I pictured his face as he looked back at me with grief in his heart; I remembered his incredible depth of compassion and kindness, his last promise and his fierce declaration of love; I imagined our future, the one he’d given up because I’d asked him to. Because I thought I needed to die with Nil for Nil to die.

But my heart wasn’t entwined with Nil’s, nor was my fate.

Nil wasn’t my counterweight.

That was Rives.

Rives! I shouted his name in the dark.

I CHOOSE TO LIVE.

I poured every bit of love I’d ever felt into the fiery blackness around me. Love brought the greatest pain and the sweetest joy; it was the purest source of power I’d ever felt; I wielded it like armor and sword alike. Love offered hope and light and protection and forgiveness, and with my very last breath, I pitted all of mine against the cruel dark.

Love for Rives.

Love for my parents. Love for my friends.

Love for Jillian and Dex, for Charley and Thad. For Hafthor and Paulo.

Love uniting Rives and me; love binding Charley and Thad; love bursting between Molly and Davey. Love shared by others I’d never met, others the island had known, love that brought people home and pulled them through. Love wrapped me like armor, absorbing the fire and the pain; walls rose around me of my own creation.

I was bound in light and life and love. I was on fire, and it came from me.
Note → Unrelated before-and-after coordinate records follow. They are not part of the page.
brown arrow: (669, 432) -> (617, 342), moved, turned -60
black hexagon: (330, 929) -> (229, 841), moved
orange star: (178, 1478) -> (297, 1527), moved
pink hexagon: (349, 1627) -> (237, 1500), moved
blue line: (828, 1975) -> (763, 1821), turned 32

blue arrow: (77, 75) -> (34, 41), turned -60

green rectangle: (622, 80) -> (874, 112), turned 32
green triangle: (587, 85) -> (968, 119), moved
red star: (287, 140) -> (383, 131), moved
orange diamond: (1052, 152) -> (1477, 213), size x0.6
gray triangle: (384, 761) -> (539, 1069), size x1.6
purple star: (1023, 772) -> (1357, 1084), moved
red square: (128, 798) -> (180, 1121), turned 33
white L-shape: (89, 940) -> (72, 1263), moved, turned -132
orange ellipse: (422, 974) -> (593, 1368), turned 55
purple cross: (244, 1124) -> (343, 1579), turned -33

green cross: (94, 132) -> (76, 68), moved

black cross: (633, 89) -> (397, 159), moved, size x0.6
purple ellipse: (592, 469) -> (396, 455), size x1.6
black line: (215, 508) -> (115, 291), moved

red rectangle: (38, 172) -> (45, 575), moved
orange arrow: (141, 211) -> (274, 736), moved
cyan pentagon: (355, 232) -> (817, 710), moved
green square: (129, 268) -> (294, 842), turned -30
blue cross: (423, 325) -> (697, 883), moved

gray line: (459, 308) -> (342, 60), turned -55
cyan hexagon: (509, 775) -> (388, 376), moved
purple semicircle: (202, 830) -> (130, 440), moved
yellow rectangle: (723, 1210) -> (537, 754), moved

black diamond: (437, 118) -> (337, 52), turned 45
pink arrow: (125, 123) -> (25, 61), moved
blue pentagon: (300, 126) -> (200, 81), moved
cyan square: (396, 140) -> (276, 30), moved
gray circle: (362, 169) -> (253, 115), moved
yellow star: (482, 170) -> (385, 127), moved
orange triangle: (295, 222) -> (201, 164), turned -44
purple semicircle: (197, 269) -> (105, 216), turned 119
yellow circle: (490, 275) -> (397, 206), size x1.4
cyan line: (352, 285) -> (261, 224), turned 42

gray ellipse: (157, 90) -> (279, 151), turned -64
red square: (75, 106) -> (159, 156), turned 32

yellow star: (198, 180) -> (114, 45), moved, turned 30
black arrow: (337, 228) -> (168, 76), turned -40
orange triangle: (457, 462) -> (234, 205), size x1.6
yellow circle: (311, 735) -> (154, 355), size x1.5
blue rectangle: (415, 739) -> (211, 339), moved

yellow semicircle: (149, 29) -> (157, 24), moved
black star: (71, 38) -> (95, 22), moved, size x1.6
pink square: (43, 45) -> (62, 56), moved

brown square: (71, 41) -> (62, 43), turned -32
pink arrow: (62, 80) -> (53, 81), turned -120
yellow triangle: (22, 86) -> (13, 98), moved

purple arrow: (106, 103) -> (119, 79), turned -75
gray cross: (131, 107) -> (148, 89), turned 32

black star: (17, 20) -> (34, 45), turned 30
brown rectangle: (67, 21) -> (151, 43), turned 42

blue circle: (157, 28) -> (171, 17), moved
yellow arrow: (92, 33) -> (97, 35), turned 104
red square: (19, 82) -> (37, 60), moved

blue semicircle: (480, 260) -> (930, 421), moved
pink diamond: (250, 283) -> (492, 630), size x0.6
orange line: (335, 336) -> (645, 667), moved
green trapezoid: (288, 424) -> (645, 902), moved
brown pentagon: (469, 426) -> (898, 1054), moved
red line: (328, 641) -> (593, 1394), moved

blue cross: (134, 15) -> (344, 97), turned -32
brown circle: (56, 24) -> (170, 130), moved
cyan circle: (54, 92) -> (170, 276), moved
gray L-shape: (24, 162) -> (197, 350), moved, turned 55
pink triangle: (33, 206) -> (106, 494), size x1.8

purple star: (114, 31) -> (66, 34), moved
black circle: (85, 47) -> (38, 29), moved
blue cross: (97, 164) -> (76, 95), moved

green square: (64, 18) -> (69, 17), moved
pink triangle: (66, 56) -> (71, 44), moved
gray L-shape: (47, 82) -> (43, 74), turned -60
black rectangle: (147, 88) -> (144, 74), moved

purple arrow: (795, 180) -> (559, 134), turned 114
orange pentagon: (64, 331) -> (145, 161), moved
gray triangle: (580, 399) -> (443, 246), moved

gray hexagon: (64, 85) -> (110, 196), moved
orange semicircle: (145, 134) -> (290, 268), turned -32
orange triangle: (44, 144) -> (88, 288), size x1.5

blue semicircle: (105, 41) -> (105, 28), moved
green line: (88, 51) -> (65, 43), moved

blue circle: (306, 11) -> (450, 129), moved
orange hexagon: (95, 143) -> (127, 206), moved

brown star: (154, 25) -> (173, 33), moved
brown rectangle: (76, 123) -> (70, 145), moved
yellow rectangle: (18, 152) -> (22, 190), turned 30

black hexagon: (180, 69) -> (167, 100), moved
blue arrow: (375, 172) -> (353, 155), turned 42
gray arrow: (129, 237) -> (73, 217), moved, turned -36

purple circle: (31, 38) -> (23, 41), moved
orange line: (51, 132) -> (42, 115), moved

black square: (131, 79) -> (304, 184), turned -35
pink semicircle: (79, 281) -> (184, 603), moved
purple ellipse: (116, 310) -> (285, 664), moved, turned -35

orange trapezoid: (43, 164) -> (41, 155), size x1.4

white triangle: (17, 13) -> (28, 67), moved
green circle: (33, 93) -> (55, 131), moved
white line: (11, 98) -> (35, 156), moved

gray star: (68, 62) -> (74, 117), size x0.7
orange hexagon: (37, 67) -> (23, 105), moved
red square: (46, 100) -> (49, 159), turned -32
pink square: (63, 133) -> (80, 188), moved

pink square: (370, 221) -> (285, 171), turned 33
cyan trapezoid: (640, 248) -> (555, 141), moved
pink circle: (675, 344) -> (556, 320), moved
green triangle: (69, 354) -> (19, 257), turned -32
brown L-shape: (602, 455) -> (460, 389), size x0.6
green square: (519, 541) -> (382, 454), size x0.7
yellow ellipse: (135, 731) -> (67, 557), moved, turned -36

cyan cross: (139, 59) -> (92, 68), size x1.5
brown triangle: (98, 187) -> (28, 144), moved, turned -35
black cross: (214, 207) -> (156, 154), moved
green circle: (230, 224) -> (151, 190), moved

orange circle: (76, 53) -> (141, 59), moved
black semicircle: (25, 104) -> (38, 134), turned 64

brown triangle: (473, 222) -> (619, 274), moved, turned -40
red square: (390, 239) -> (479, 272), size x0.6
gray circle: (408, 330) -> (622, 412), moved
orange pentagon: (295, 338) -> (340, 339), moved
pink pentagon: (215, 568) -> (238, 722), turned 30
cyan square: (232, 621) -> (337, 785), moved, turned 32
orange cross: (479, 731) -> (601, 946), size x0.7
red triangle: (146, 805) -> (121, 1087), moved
Love cleaved the dark; it revealed a speck of light, still there, dim but present. A girl stood in the dark, smiling.

Talla.

She nodded, once; the flames flickered.

In the deepest part of me, I felt a stillness. Abrupt and unexpected, the barest whisper of time. The tiniest fraction of the now.

A hesitation.

It was enough.

Coolness pressed against my shoulder blade, a soothing liquid touch in the midst of cruel fire.

Live.

The hand on my back pushed.

I hurtled forward as the fire turned to ice. A thick layer of me stripped away, taking a suffocating weight with it, leaving my entire body stinging and raw and free—and then there was nothing.

No dark, no pain.

Just me, tumbling through, wrapped in my shell of light.

No air. No direction.

Rives.

He was my final thought before there was absolutely nothing at all.